▶ **Your assignment**: Every line below that has the string "panel" needs to be copied.
*** Opening Data ***
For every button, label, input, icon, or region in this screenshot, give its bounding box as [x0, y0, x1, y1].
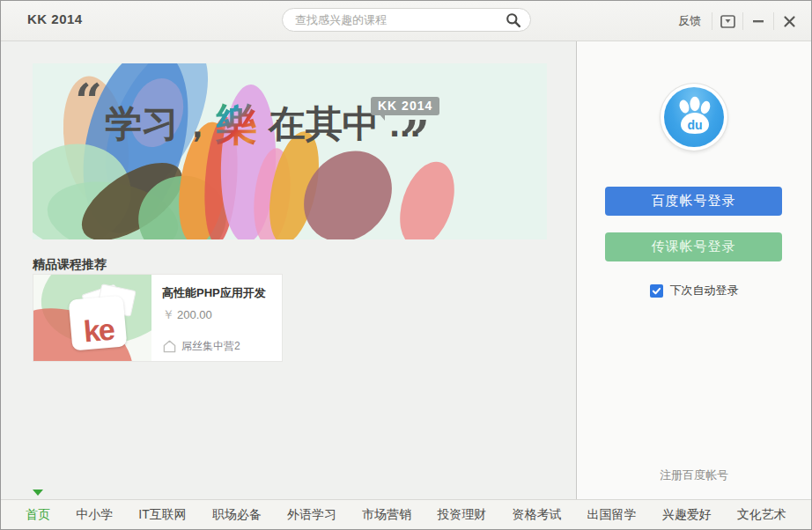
main-panel: “ 学习，樂 在其中 ... ” KK 2014 精品课程推荐 ke: [1, 41, 577, 499]
course-title: 高性能PHP应用开发: [162, 285, 271, 301]
course-thumbnail: ke: [33, 275, 151, 361]
nav-tab-6[interactable]: 市场营销: [362, 500, 411, 529]
nav-tab-10[interactable]: 兴趣爱好: [662, 500, 712, 529]
banner-petal: [390, 155, 464, 239]
divider: [773, 12, 774, 30]
baidu-logo-icon: du: [661, 84, 727, 151]
price-value: 200.00: [177, 308, 212, 321]
currency-symbol: ￥: [162, 307, 174, 321]
section-title: 精品课程推荐: [33, 257, 107, 273]
chuanke-logo: ke: [69, 295, 128, 350]
banner-version-badge: KK 2014: [371, 97, 439, 115]
divider: [742, 12, 743, 30]
slogan-prefix: 学习，: [105, 103, 216, 144]
slogan-highlight: 樂: [216, 101, 258, 148]
nav-tab-3[interactable]: IT互联网: [138, 500, 186, 529]
banner-carousel[interactable]: “ 学习，樂 在其中 ... ” KK 2014: [33, 63, 547, 239]
nav-tab-2[interactable]: 中小学: [76, 500, 113, 529]
nav-tab-7[interactable]: 投资理财: [437, 500, 486, 529]
search-box[interactable]: [282, 8, 531, 32]
app-title: KK 2014: [27, 11, 83, 26]
title-bar: KK 2014 反馈: [1, 1, 811, 41]
course-price: ￥200.00: [162, 307, 271, 323]
course-provider: 屌丝集中营2: [162, 339, 271, 354]
window-menu-icon[interactable]: [714, 9, 741, 33]
provider-name: 屌丝集中营2: [181, 339, 240, 354]
nav-active-marker-icon: [33, 490, 43, 496]
search-icon[interactable]: [504, 11, 523, 30]
auto-login-label[interactable]: 下次自动登录: [670, 283, 739, 298]
nav-tab-11[interactable]: 文化艺术: [737, 500, 786, 529]
minimize-icon[interactable]: [745, 9, 771, 33]
nav-tab-5[interactable]: 外语学习: [287, 500, 336, 529]
nav-tab-8[interactable]: 资格考试: [512, 500, 561, 529]
auto-login-checkbox[interactable]: [650, 284, 663, 298]
course-info: 高性能PHP应用开发 ￥200.00 屌丝集中营2: [151, 275, 282, 361]
close-quote-mark: ”: [402, 114, 430, 162]
window-controls: 反馈: [669, 1, 802, 41]
divider: [712, 12, 712, 30]
home-icon: [162, 339, 177, 354]
nav-tab-9[interactable]: 出国留学: [587, 500, 637, 529]
chuanke-logo-text: ke: [82, 314, 114, 350]
search-input[interactable]: [295, 13, 504, 26]
feedback-button[interactable]: 反馈: [669, 10, 710, 33]
nav-tab-4[interactable]: 职场必备: [212, 500, 262, 529]
register-link[interactable]: 注册百度帐号: [577, 467, 811, 483]
app-window: KK 2014 反馈: [0, 0, 812, 530]
close-icon[interactable]: [776, 9, 802, 33]
course-card[interactable]: ke 高性能PHP应用开发 ￥200.00 屌丝集中营2: [33, 274, 283, 362]
content-area: “ 学习，樂 在其中 ... ” KK 2014 精品课程推荐 ke: [1, 41, 811, 499]
bottom-nav: 首页中小学IT互联网职场必备外语学习市场营销投资理财资格考试出国留学兴趣爱好文化…: [1, 499, 811, 529]
baidu-login-button[interactable]: 百度帐号登录: [605, 187, 782, 216]
login-panel: du 百度帐号登录 传课帐号登录 下次自动登录 注册百度帐号: [577, 41, 811, 499]
chuanke-login-button[interactable]: 传课帐号登录: [605, 232, 782, 261]
open-quote-mark: “: [75, 77, 102, 125]
nav-tab-1[interactable]: 首页: [26, 500, 50, 529]
baidu-paw-icon: du: [664, 87, 724, 147]
auto-login-row: 下次自动登录: [577, 283, 811, 298]
baidu-du-text: du: [687, 118, 702, 132]
check-icon: [652, 286, 661, 296]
*** Closing Data ***
▶ **Answer area**:
main-panel: “ 学习，樂 在其中 ... ” KK 2014 精品课程推荐 ke: [1, 41, 577, 499]
login-panel: du 百度帐号登录 传课帐号登录 下次自动登录 注册百度帐号: [577, 41, 811, 499]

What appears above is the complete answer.